What you need to do:
Single out the lines of the material that contain "porque" and copy them.

++++++++

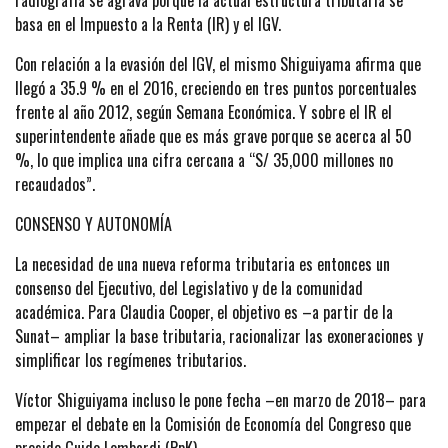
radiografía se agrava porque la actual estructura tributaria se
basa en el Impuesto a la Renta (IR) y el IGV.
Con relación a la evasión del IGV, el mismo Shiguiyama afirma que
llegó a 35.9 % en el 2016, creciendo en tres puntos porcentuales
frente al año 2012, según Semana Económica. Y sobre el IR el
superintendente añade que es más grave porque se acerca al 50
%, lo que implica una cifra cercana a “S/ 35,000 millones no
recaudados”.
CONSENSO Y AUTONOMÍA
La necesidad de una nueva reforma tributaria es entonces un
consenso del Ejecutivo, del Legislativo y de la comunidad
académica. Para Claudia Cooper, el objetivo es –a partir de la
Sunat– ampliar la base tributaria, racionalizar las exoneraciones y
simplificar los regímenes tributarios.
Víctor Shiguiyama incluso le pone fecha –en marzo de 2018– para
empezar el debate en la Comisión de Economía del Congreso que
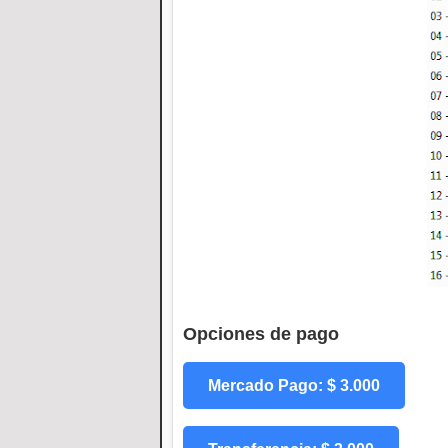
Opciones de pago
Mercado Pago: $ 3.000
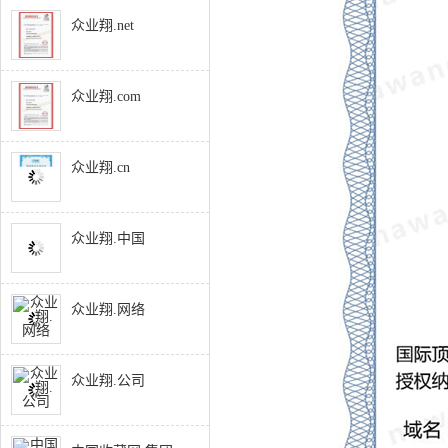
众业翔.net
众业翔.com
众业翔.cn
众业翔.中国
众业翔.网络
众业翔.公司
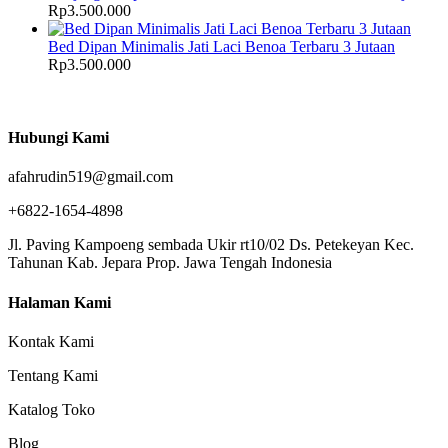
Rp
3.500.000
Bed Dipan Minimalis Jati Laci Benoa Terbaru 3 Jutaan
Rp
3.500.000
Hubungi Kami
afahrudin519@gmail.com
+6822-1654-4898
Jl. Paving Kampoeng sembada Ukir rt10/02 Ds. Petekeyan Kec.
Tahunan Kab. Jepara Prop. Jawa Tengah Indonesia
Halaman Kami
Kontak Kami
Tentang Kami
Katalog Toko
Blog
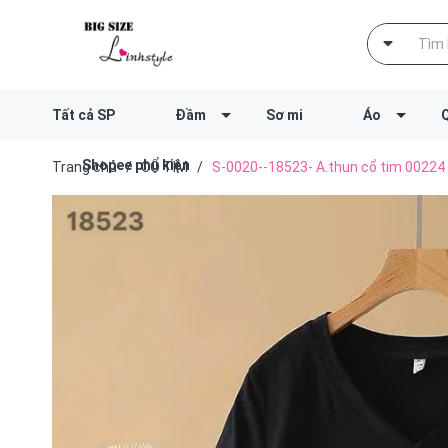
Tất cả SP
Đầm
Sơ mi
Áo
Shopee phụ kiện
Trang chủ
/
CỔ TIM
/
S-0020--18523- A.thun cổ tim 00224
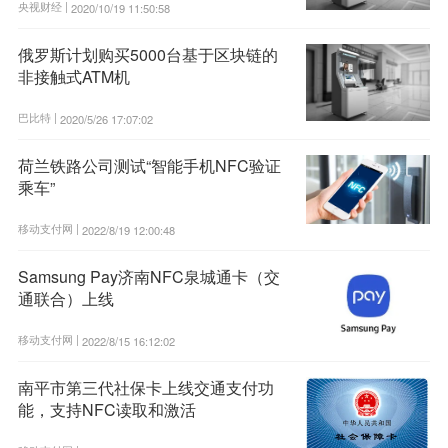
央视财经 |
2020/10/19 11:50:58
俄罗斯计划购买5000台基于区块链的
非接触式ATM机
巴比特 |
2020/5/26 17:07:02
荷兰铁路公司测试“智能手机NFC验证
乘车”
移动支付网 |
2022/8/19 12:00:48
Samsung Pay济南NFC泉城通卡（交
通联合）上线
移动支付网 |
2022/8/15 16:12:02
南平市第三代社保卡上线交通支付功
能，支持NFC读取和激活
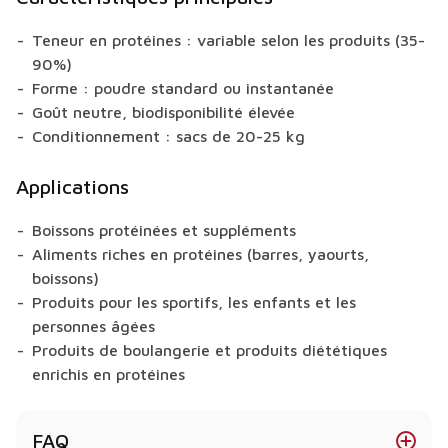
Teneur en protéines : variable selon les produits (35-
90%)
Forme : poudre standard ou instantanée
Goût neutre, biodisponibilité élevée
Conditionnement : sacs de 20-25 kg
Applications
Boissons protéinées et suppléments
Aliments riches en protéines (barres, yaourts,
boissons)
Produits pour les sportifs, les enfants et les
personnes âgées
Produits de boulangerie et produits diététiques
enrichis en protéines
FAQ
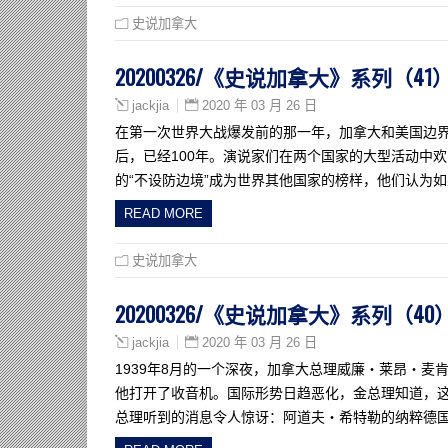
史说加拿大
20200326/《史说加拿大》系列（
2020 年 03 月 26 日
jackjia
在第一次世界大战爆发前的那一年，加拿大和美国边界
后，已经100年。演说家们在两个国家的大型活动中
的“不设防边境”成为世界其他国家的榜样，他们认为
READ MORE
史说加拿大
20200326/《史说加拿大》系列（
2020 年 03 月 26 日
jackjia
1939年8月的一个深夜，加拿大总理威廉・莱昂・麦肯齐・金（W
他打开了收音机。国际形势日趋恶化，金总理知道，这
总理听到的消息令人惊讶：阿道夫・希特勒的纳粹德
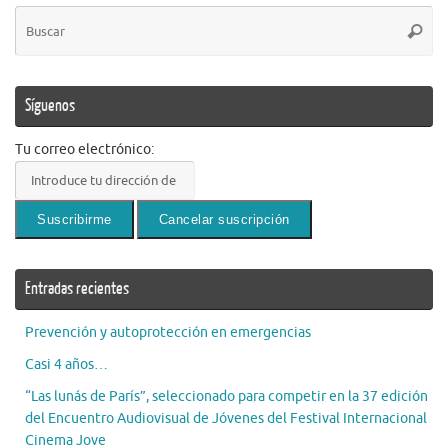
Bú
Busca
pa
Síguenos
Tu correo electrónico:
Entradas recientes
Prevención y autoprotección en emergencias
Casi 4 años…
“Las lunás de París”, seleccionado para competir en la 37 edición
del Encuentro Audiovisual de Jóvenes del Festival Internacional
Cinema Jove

++++++++

Your response:
radiografía se agrava porque la actual estructura tributaria se
superintendente añade que es más grave porque se acerca al 50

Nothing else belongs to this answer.